• La pollution plastique en mer : le septième continent

    Les plus grandes décharges de déchets au monde sont loin de nos yeux, à des milliers de kilomètres du territoire français. On les nomme le septième continent, car ces zones polluées sont vastes comme un continent. On estime que chaque minute 80 à 120 tonnes de déchets finissent en mer ; une grande partie de ces déchets sont des matières plastiques. Alors que les débris les plus denses s’accumulent sur les fonds marins, ceux qui flottent sont entrainés par les courants, convergent et s’accumulent dans les gyres sub-tropicaux, de grands courants circulaires. Quels sont les effets de cette pollution plastique sur l’environnement et sur l’homme ?

    1. D’où vient la pollution plastique?

    Depuis son développement commercial dans les années 1950, le plastique a connu un véritable succès. Sa production mondiale suit une croissance exponentielle. Elle a atteint 288 millions de tonnes en 2012, soit une augmentation de 620 % par rapport à 1975. Le succès du plastique vient de ses qualités remarquables : facilité de mise en forme, faible coût, imputrescibilité, résistance mécanique … C’est le matériau idéal pour l’emballage qui est d’ailleurs son principal secteur d’utilisation (40 à 50 %, selon PlasticsEurope ).
    On estime que 80 % des déchets en mer proviennent des terres émergées. Cette pollution provient surtout des déchets ménagers, qui sont mal collectés, mal recyclés ou abandonnés dans la nature ou sur les bords des routes. Ces déchets vont être portés par les vents, poussés par les pluies pour emprunter le chemin des égouts, des rivières et des fleuves, puis finir dans les océans. La négligence est la principale cause de cette pollution, à laquelle il faut y ajouter les catastrophes naturelles, comme les crues et les tsunami.
    On estime que la mauvaise gestion des déchets ménagers ou municipaux était responsable en 2010 de 5 à 13 millions de tonnes de pollution plastique dans les océans [2]. Plus préoccupant encore, ce chiffre pourrait être multiplié par 10 en 2025, soit 50 à 130 millions de tonnes de plastique qui pourraient être annuellement déversées dans les océans. Cette augmentation serait principalement due à l’augmentation de la consommation en plastique des pays émergents qui n’ont pas encore mis en place des infrastructures de collecte et de recyclage.

    2. Comment s’accumule-t-elle dans les gyres ?

    La pollution en surface du milieu marin, très emblématique, a beaucoup attiré l’attention de la communauté scientifique et du grand public. Mais en fait aucun écosystème n’est épargné. Même les endroits les plus reculés sont concernés : les baies, les estuaires, les lacs, les déserts et les plaines abyssales sont aussi contaminés par le plastique. Quant à la pollution des rivières et des fleuves, elle doit être étudiée de manière plus approfondie, d’autant plus que ce sont les principaux véhicules des plastiques vers la mer.
    Bien que les premiers signes de cette pollution plastique en mer datent des années 1970, ce n’est que dans les années 90 qu’un navigateur américain et expert dans ce domaine, C. Moore , a alarmé la communauté scientifique à propos de l’accumulation de plastique dans certaines zones. Les débris de plastique ne se dégradent que très lentement et persistent dans le milieu marin. Sous l’effet des courants circulaires qui animent les cinq grands bassins océaniques, ils s’accumulent dans les « gyres sub-tropicaux ». Ces vastes mouvements tourbillonnaires de sens anticyclonique (c’est à dire contraire au sens de rotation terrestre) s’accompagnent d’un lent flux convergent en surface, ce qui y concentre les particules flottantes.
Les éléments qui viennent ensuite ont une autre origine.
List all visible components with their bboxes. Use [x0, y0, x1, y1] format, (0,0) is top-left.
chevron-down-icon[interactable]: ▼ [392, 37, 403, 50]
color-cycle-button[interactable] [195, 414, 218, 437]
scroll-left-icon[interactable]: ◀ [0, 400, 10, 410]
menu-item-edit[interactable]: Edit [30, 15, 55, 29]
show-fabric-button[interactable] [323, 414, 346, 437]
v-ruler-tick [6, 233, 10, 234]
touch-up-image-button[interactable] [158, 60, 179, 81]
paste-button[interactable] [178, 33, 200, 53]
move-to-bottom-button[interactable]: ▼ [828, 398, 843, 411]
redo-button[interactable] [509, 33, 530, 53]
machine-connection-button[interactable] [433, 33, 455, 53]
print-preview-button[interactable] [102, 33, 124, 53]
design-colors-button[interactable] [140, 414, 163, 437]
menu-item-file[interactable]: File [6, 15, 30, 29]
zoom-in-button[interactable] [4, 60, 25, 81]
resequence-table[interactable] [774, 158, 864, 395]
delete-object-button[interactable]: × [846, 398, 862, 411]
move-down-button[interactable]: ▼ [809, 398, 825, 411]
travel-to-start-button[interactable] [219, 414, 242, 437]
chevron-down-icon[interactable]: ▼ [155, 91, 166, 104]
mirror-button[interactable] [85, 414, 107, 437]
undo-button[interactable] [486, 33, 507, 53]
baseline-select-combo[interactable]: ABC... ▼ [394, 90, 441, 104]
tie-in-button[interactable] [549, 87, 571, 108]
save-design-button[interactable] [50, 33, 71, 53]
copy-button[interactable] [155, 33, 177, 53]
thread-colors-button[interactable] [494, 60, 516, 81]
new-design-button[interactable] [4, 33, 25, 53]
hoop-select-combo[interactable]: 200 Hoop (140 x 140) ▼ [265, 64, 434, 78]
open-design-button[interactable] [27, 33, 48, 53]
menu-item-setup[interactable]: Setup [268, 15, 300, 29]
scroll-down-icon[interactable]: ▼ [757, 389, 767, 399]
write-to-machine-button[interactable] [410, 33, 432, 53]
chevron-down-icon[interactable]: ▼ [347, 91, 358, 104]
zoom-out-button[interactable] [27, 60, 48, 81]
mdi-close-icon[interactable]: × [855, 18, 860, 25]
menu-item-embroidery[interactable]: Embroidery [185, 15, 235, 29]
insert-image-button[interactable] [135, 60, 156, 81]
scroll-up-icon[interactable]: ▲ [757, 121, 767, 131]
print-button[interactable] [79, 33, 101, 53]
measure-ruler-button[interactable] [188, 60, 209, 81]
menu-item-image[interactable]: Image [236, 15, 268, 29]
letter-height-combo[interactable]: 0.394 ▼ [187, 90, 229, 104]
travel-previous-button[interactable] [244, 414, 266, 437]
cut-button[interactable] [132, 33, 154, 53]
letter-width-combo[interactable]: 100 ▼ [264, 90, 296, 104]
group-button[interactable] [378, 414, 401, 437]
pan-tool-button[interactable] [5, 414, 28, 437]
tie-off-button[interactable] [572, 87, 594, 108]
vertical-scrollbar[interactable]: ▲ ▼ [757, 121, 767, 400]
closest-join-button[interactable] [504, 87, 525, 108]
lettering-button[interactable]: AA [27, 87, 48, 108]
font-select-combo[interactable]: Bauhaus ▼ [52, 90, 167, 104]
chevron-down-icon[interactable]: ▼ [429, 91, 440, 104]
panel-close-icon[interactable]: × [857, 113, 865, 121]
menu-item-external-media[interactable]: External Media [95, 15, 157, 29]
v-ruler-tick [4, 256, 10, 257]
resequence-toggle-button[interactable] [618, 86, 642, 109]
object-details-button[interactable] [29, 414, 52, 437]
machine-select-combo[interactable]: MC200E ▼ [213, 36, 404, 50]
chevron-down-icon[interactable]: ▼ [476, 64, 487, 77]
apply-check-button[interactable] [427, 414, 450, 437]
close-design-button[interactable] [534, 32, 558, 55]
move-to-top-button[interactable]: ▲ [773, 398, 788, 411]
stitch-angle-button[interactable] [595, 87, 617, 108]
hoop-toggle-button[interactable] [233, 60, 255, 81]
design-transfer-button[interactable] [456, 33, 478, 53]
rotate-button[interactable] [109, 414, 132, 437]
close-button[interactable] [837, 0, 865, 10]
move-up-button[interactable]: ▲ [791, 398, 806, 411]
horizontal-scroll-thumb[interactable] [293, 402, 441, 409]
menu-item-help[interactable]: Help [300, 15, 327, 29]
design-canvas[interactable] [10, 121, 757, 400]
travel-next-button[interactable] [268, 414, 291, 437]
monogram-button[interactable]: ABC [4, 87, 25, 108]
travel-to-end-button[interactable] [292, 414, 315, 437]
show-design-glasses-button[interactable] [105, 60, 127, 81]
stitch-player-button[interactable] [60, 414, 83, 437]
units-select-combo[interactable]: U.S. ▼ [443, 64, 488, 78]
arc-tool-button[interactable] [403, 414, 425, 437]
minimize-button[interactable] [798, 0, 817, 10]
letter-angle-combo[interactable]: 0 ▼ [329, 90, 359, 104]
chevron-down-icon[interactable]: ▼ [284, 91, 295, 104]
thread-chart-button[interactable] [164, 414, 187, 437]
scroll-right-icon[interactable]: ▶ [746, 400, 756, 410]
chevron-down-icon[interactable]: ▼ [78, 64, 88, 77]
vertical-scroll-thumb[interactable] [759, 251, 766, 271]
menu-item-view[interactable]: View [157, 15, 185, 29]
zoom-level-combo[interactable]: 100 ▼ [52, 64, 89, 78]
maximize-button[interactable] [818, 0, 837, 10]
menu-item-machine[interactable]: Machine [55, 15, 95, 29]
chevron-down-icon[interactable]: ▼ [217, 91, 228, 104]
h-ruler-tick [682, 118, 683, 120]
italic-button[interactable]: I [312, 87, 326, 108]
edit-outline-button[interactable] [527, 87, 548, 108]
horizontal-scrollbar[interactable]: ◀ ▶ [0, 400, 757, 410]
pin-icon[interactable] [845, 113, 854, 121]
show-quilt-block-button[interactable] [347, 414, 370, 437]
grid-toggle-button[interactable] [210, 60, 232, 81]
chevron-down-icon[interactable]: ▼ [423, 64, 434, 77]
    Il y a ainsi 5 zones d’accumulation océanique des plastiques qui se situent respectivement dans le Pacifique Nord, le Pacifique Sud, l’Atlantique Nord, l’Atlantique Sud et l’Océan Indien. Ces 5 zones d’accumulation apparaissent en orange ou rouge sur la carte de la figure 1, de même que la Mer Méditerranée et la Mer Noire qui présentent aussi de fortes concentrations en débris de plastique.
    On parle couramment de continent de plastique mais ce ne sont pas des terres émergées sur lesquelles nous pourrions marcher. L’appellation de 7e continent vient du fait que les zones d’accumulation de pollution plastique sont vastes comme des continents. La plus grande zone est située dans le Pacifique Nord et fait près de 6 fois la taille de la France soit 3,4 millions de kilomètres carrés.